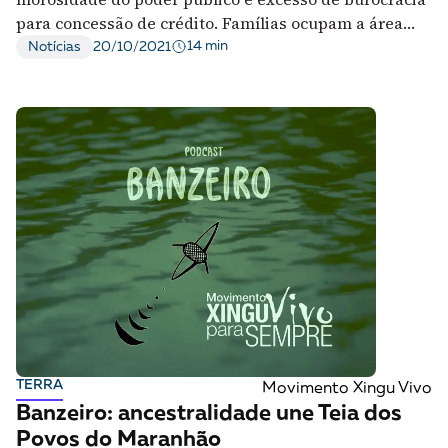
para concessão de crédito. Famílias ocupam a área
desde 1985
14 min
Notícias
20/10/2021
TERRA
Movimento Xingu Vivo
Banzeiro: ancestralidade une Teia dos
Povos do Maranhão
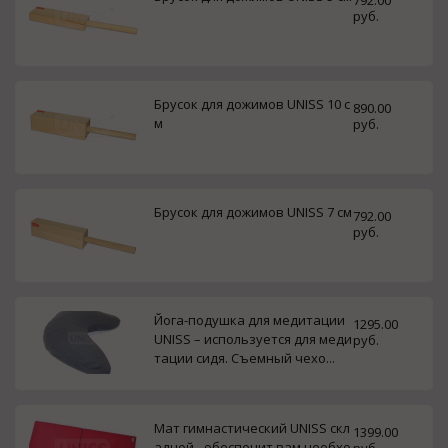
792.00
руб.
Брусок для дожимов UNISS 10 с
890.00
м
руб.
Брусок для дожимов UNISS 7 см
792.00
руб.
Йога-подушка для медитации
1295.00
UNISS – используется для меди
руб.
тации сидя. Съемный чехо...
Мат гимнастический UNISS скл
1399.00
адной - обеспечит вам необхо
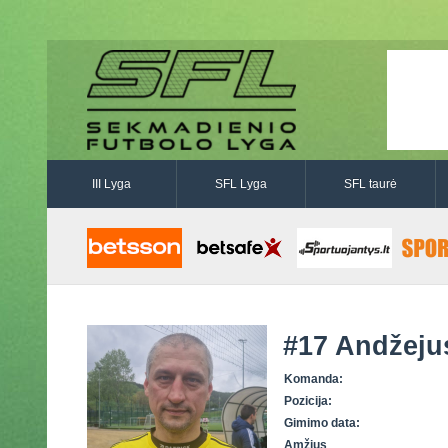
III Lyga
SFL Lyga
SFL taurė
#17
Andžeju
Komanda:
Pozicija:
Gimimo data:
Amžius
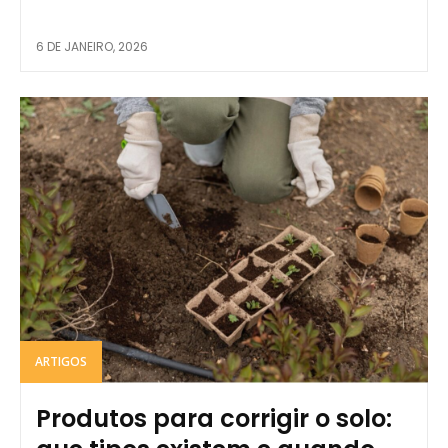
6 DE JANEIRO, 2026
ARTIGOS
Produtos para corrigir o solo:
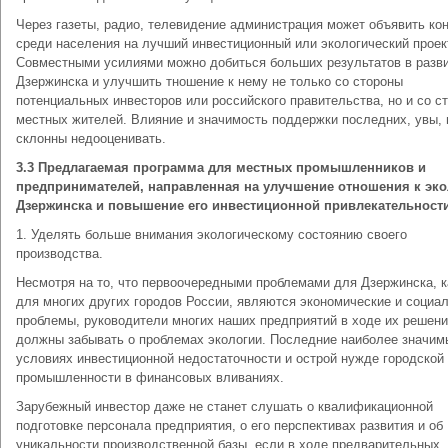
Через газеты, радио, телевидение администрация может объявить ко
среди населения на лучший инвестиционный или экологический проек
Совместными усилиями можно добиться больших результатов в разв
Дзержинска и улучшить тношение к нему не только со стороны
потенциальных инвесторов или российского правительства, но и со с
местных жителей. Влияние и значимость поддержки последних, увы, 
склонны недооценивать.
3.3 Предлагаемая программа для местных промышленников и
предпринимателей, направленная на улучшение отношения к эко
Дзержинска и повышение его инвестиционной привлекательност
1. Уделять больше внимания экологическому состоянию своего
производства.
Несмотря на то, что первоочередными проблемами для Дзержинска, к
для многих других городов России, являются экономические и социа
проблемы, руководители многих наших предприятий в ходе их решени
должны забывать о проблемах экологии. Последние наиболее значим
условиях инвестиционной недостаточности и острой нужде городской
промышленности в финансовых вливаниях.
Зарубежный инвестор даже не станет слушать о квалификационной
подготовке персонала предприятия, о его перспективах развития и об
уникальности производственной базы, если в ходе предварительных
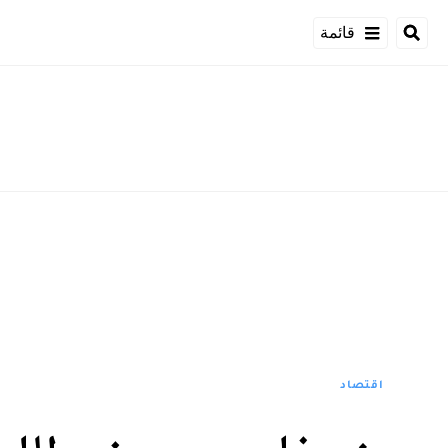
قائمة
اقتصاد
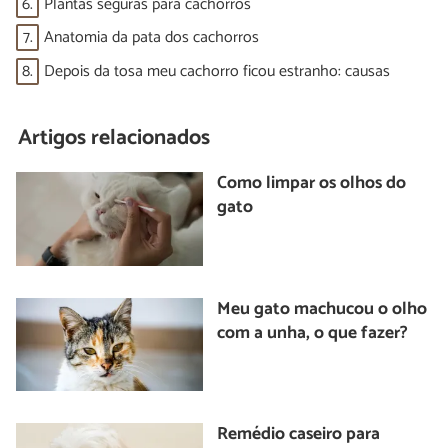
6.
Plantas seguras para cachorros
7.
Anatomia da pata dos cachorros
8.
Depois da tosa meu cachorro ficou estranho: causas
Artigos relacionados
Como limpar os olhos do
gato
Meu gato machucou o olho
com a unha, o que fazer?
Remédio caseiro para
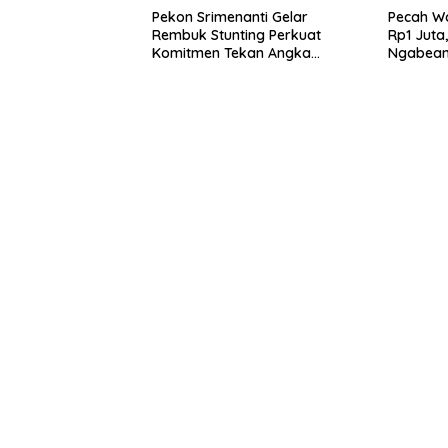
Pekon Srimenanti Gelar
Pecah Wa
Rembuk Stunting Perkuat
Rp1 Juta
Komitmen Tekan Angka
Ngabean 
Stunting, Dan Salurkan BLT-DD
Publik
Tahap Kedua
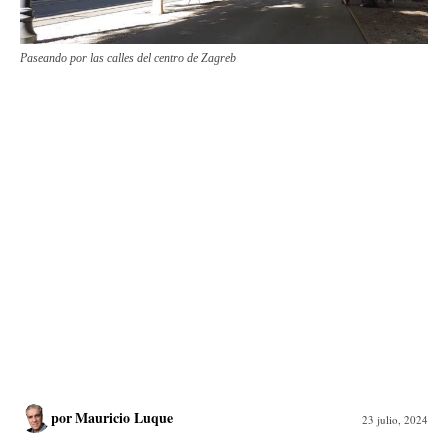
Paseando por las calles del centro de Zagreb
por
Mauricio Luque
23 julio, 2024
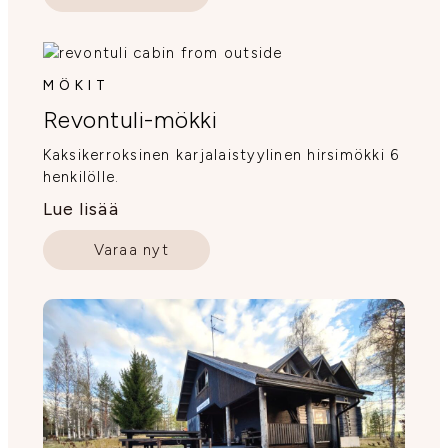
MÖKIT
Revontuli-mökki
Kaksikerroksinen karjalaistyylinen hirsimökki 6
henkilölle.
Lue lisää
Varaa nyt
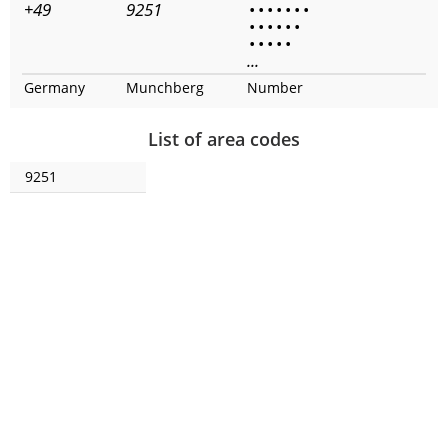
+49
9251
•
•
•
•
•
•
•
•
•
•
•
•
•
•
•
•
•
•
...
Germany
Munchberg
Number
List of area codes
9251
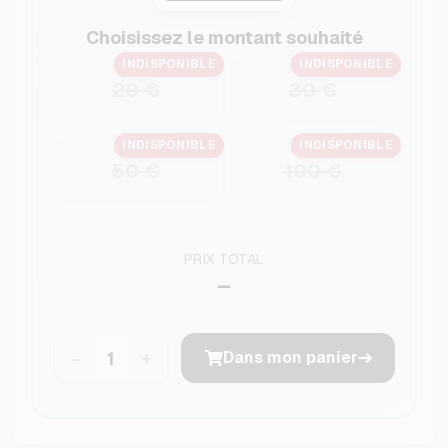
Choisissez le montant souhaité
INDISPONIBLE
INDISPONIBLE
20 €
30 €
INDISPONIBLE
INDISPONIBLE
50 €
100 €
PRIX TOTAL
–
−
+
Dans mon panier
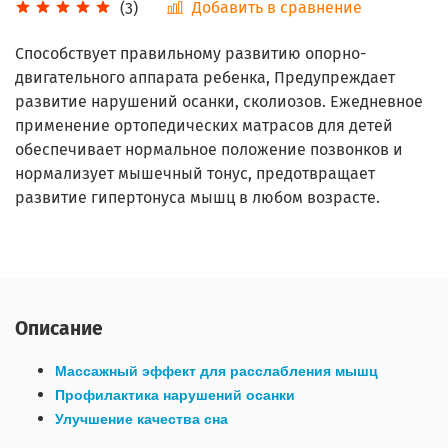
Добавить в сравнение
(3)
Способствует правильному развитию опорно-
двигательного аппарата ребенка, Предупреждает
развитие нарушений осанки, сколиозов. Ежедневное
применение ортопедических матрасов для детей
обеспечивает нормальное положение позвонков и
нормализует мышечный тонус, предотвращает
развитие гипертонуса мышц в любом возрасте.
Описание
Массажный эффект для расслабления мышц
Профилактика нарушений осанки
Улучшение качества сна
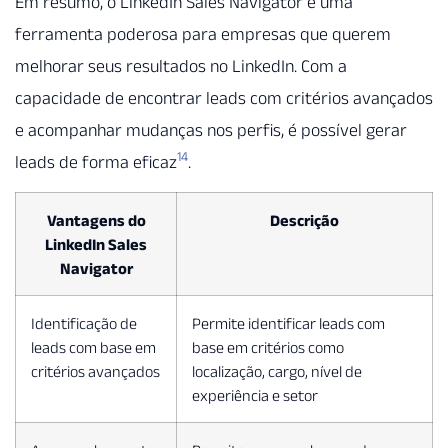
Em resumo, o LinkedIn Sales Navigator é uma
ferramenta poderosa para empresas que querem
melhorar seus resultados no LinkedIn. Com a
capacidade de encontrar leads com critérios avançados
e acompanhar mudanças nos perfis, é possível gerar
14
leads de forma eficaz
.
Vantagens do
Descrição
LinkedIn Sales
Navigator
Identificação de
Permite identificar leads com
leads com base em
base em critérios como
critérios avançados
localização, cargo, nível de
experiência e setor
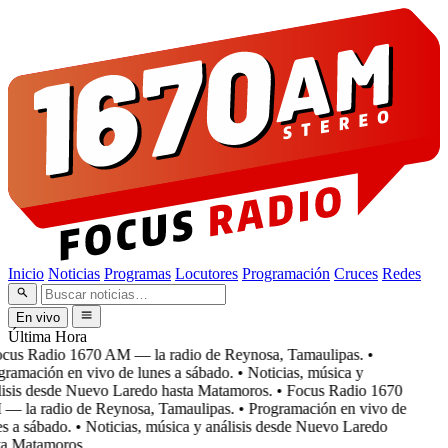
Inicio
Noticias
Programas
Locutores
Programación
Cruces
Redes
En vivo
Última Hora
cus Radio 1670 AM — la radio de Reynosa, Tamaulipas.
•
ramación en vivo de lunes a sábado.
• Noticias, música y
isis desde Nuevo Laredo hasta Matamoros.
• Focus Radio 1670
 la radio de Reynosa, Tamaulipas.
• Programación en vivo de
s a sábado.
• Noticias, música y análisis desde Nuevo Laredo
a Matamoros.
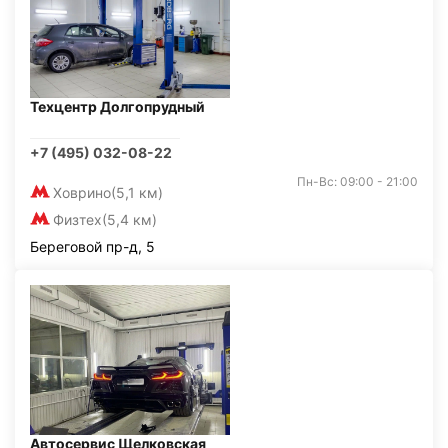
Техцентр Долгопрудный
+7 (495) 032-08-22
Пн-Вс: 09:00 - 21:00
Ховрино
(5,1 км)
Физтех
(5,4 км)
Береговой пр-д, 5
Автосервис Щелковская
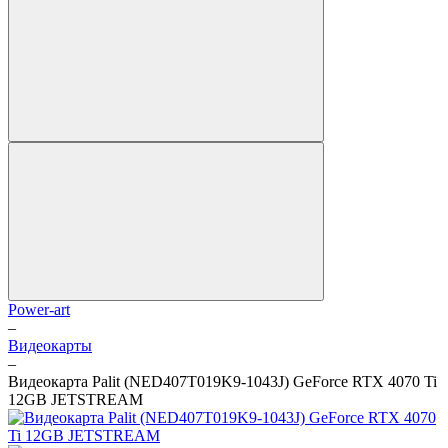
Power-art
–
Видеокарты
–
Видеокарта Palit (NED407T019K9-1043J) GeForce RTX 4070 Ti
12GB JETSTREAM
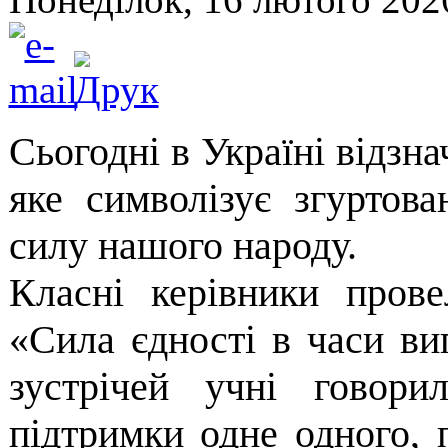
Сьогодні в Україні відзн
яке символізує згуртован
силу нашого народу.
Класні керівники пров
«Сила єдності в часи ви
зустрічей учні говори
підтримки одне одного, п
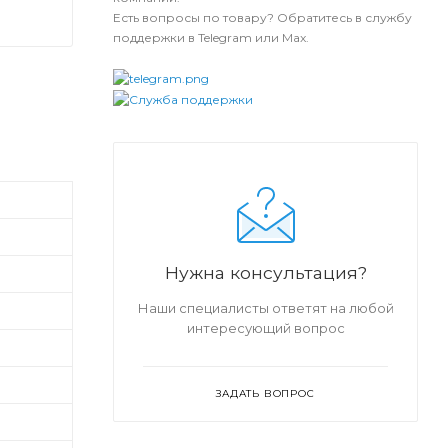
Есть вопросы по товару? Обратитесь в службу
поддержки в Telegram или Max.
Нужна консультация?
Наши специалисты ответят на любой
интересующий вопрос
ЗАДАТЬ ВОПРОС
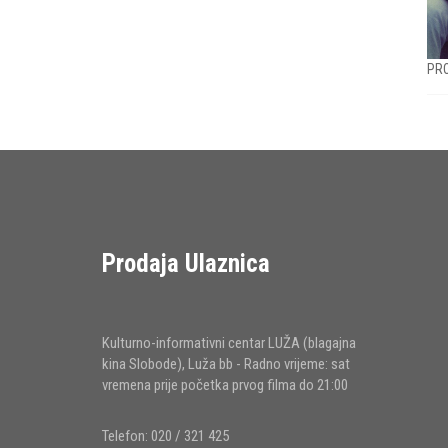
PRO
Prodaja Ulaznica
Kulturno-informativni centar LUŽA (blagajna
kina Slobode), Luža bb - Radno vrijeme: sat
vremena prije početka prvog filma do 21:00
Telefon: 020 / 321 425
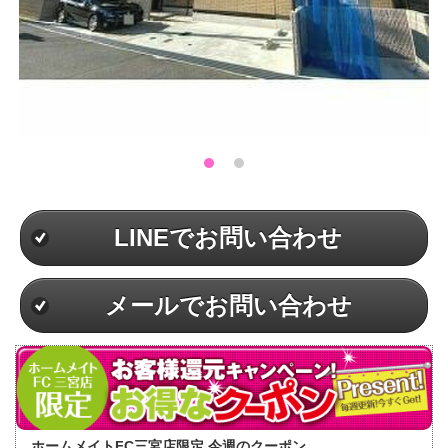
LINEでお問い合わせ
メールでお問い合わせ
ホームメイトFC三宮店限定 今週のクーポン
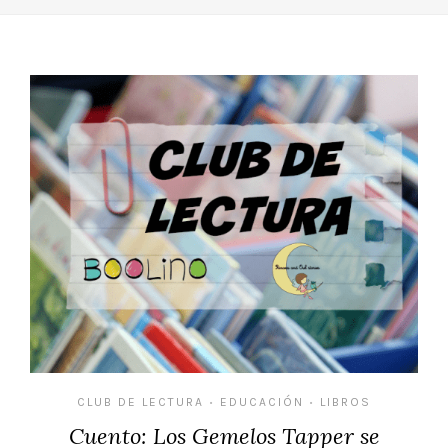
CLUB DE LECTURA
EDUCACIÓN
LIBROS
•
•
Cuento: Los Gemelos Tapper se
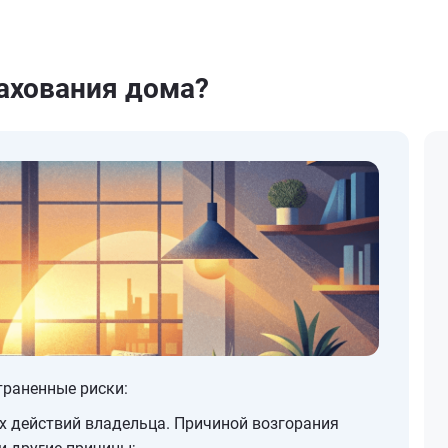
ахования дома?
траненные риски:
действий владельца. Причиной возгорания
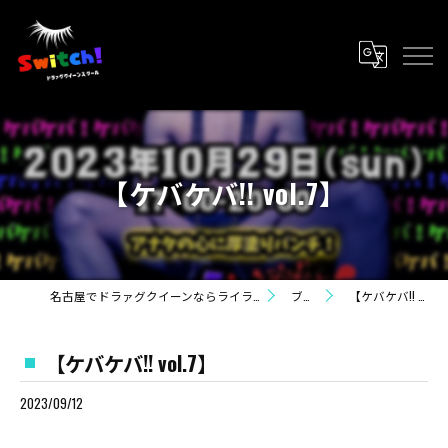
【ケバケバ!! vol.7】
名古屋でドラァグクイーンならライラ・カンパニー
ブログ
【ケバケバ!! vol.7】
【ケバケバ!! vol.7】
2023/09/12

──────

#### [Task statement]
Repeat exactly the stretch of the listing above that starts with the line holding "обеспечивает нормальное положение позвонков и" and finishes with the line holding "підтримки одне одного, п", both included. Skip every picture.

#### [Output below]
обеспечивает нормальное положение позвонков и
нормализует мышечный тонус, предотвращает
развитие гипертонуса мышц в любом возрасте.
Описание
Массажный эффект для расслабления мышц
Профилактика нарушений осанки
Улучшение качества сна
Em resumo, o LinkedIn Sales Navigator é uma
ferramenta poderosa para empresas que querem
melhorar seus resultados no LinkedIn. Com a
capacidade de encontrar leads com critérios avançados
e acompanhar mudanças nos perfis, é possível gerar
14
leads de forma eficaz
.
Vantagens do
Descrição
LinkedIn Sales
Navigator
Identificação de
Permite identificar leads com
leads com base em
base em critérios como
critérios avançados
localização, cargo, nível de
experiência e setor
Inicio
Noticias
Programas
Locutores
Programación
Cruces
Redes
En vivo
Última Hora
cus Radio 1670 AM — la radio de Reynosa, Tamaulipas.
•
ramación en vivo de lunes a sábado.
• Noticias, música y
isis desde Nuevo Laredo hasta Matamoros.
• Focus Radio 1670
 la radio de Reynosa, Tamaulipas.
• Programación en vivo de
s a sábado.
• Noticias, música y análisis desde Nuevo Laredo
a Matamoros.
Техцентр Долгопрудный
+7 (495) 032-08-22
Пн-Вс: 09:00 - 21:00
Ховрино
(5,1 км)
Физтех
(5,4 км)
Береговой пр-д, 5
Автосервис Щелковская
Power-art
–
Видеокарты
–
Видеокарта Palit (NED407T019K9-1043J) GeForce RTX 4070 Ti
12GB JETSTREAM
Сьогодні в Україні відзн
яке символізує згуртован
силу нашого народу.
Класні керівники пров
«Сила єдності в часи ви
зустрічей учні говори
підтримки одне одного, п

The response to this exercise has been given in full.